Ostatni odcinek programu „Masterchef Junior” był metaforą cyklu narodzin, rozkwitu i zmierzchu popkultury. Program wyrósł z potrzeby komercjonalizacji elitarnej przecież sztuki, jaką jest sztuka kulinarna. Do „bazy”, na której opierał się pomysł, należało stopniowo dokładać coraz więcej emocjonalnych przewrotek: zastąpić dorosłych kucharzy amatorów rezolutnymi dzieciakami, obdzielić widzów ich indywidualnymi historiami („gotować nauczyła mnie babcia Stasia, która dziś już nie żyje”), dołożyć element rywalizacji, żonglować sceneriami, zapraszać znanych gości, wreszcie – i na tym popkultura spektakularnie wywaliła się na glebę razem z rowerkiem – zagrać na uczuciach najmłodszych. Drogi kapitalizmie! My, dorośli, cyniczni, odhumanizowani, być może i łykniemy każdą zgniłą potrawkę, którą zaserwuje nam telewizja. Ale dzieciaki jeszcze mają zdrowe, ludzkie odruchy.
Po emisji odcinka wybuchła medialna burza. Rodzice skarżyli się, że ich dzieci oglądające program przed telewizorami płakały, histeryzowały, miały koszmary. Małym uczestnikom „przydzielono” po zwierzątku.
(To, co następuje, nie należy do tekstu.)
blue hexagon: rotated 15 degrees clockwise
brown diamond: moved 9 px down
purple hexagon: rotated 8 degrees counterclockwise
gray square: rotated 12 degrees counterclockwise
Z którego na koniec mieli zrobić sobie potrawkę. Tematem odcinka były dania z drobiu. Prowadzący wpędzili do studia przerażone ptaki, które za chwilę trafić miały na rzeź. Podnosili je, ganiali, podawali sobie – wśród żartów i śmiechu. Gotujące dzieciaki miały się zaprzyjaźnić ze „swoim” kulinarnym przydziałem – gąską, kaczuszką, indykiem. Głaskały je, obmyślając jednocześnie, jakie danie przyrządzą na finał. „Pa pa, malutka” – powiedziała do gęsi jedna z kuchareczek, głaszcząc ją po głowie. Mnie samej łzy cisną się do oczu, przede wszystkim jednak ogarnia mnie bezsilna wściekłość na twórców programu, że taką torturę zafundowali zarówno młodym kucharzom (którzy, oczywiście, pewną świadomość w zakresie „skąd bierze się mięso na obiad” już mieli, to jasne), jak i dzieciom przed telewizorami. Nie wszystkie mogły być na taki spektakl gotowe. Moim zdaniem powinna przyjrzeć mu się Rada Etyki Mediów.
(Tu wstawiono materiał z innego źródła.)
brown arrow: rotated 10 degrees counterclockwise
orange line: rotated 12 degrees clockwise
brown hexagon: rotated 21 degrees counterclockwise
Ale najciekawsze zaczęło się dopiero później. Po wybuchu słusznego oburzenia rodziców nastąpił wybuch oburzenia na oburzenie. „I dobrze, czy dzieci mają myśleć, że mięsko rośnie na drzewach?”; „Gdyby rzeźnie były ze szkła…” – stop, stop, stop!
Jako osoba, która ze wszech miar popiera prawa zwierząt i postulaty wegetarian, próbuję odpowiedzieć sobie uczciwie na pytanie, czy to dobrze, że dzieci oglądające siódmy odcinek „Masterchefa Juniora” posiadły trudną, niewygodną, okrutną, aczkolwiek niezbędną wiedzę na temat tego, że jedzenie mięsa opiera się na zabijaniu żywych stworzeń. Że można tak samo pokochać gąskę Balbinkę, jak yorka Mimi czy kotka Filona. Odpowiadam więc uczciwie: stało się bardzo, bardzo źle. Stało się bardzo źle, że telewizja pozwoliła na wyemitowanie tak wątpliwej etycznie audycji. Wegetarianie często domagają się ofiar. Mówią: „skończmy z hipokryzją!”. To nie tak. Walczcie z hipokryzją mądrze, nie na hurra.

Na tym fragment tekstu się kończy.